Last year, the manager at Natureworks applied a bunch of biochar to a vegetable bed that had the worms, and by fall there were none. This spring, as I spread biochar on areas where I saw baby jumping worms, I decided to try a controlled environment.
The first image is pure biochar. It killed the worm very quickly. The second image is a small amount of biochar mixed with soil, which also killed the worms. Sorry the pictures are gross and sorry the experiment is gruesome, but I had to know.
The lingering question I have about biochar is: what effect does it have on other life forms? Maybe other worms live deep enough below the soil surface, but what about the robins who pick at the soil? Also, in a large area, I don’t know whether you need to apply biochar to the whole area or simply the places you see worms. So far I have only done places where I’ve seen the worms.

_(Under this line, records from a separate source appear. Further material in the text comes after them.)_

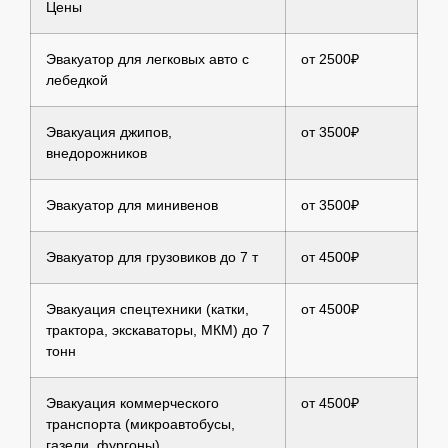
Цены
Эвакуатор для легковых авто с
от 2500₽
лебедкой
Эвакуация джипов,
от 3500₽
внедорожников
Эвакуатор для минивенов
от 3500₽
Эвакуатор для грузовиков до 7 т
от 4500₽
Эвакуация спецтехники (катки,
от 4500₽
трактора, экскаваторы, МКМ) до 7
тонн
Эвакуация коммерческого
от 4500₽
транспорта (микроавтобусы,
газели, фургоны)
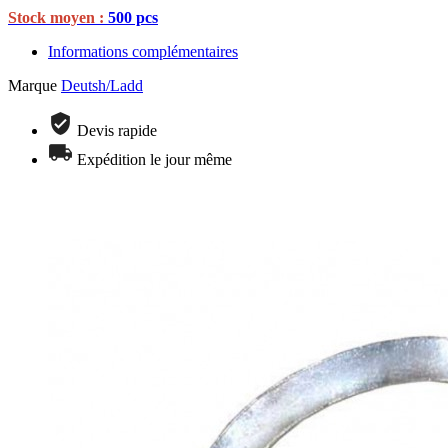
Stock moyen :
500 pcs
Informations complémentaires
Marque
Deutsh/Ladd
Devis rapide
Expédition le jour même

I also noticed that jumping worms were not living in areas with heavy mycelium. (Fungal growth that appears on wood chips). The worms I put in the jar with this mycelium also died, though not as quickly.
One other environment where I witnessed an absence of jumping worms was place I’d smothered with cardboard with wood chips on top in the fall. In one such area I had seen a jumping worm last fall, and I kept expecting to see them in the spring. None so far. I think the cardboard pressed tightly to the ground deters them. I also do not see them in the grass.
So it seems that these worms’ favorite environment is open, disturbed soil with some organic matter available, such as leaves, wood chips, or straw. An area smothered heavily with cardboard does not seem to support them. I feel better having discovered a few ways to deter them from a location, though there seems to be no perfect silver bullet.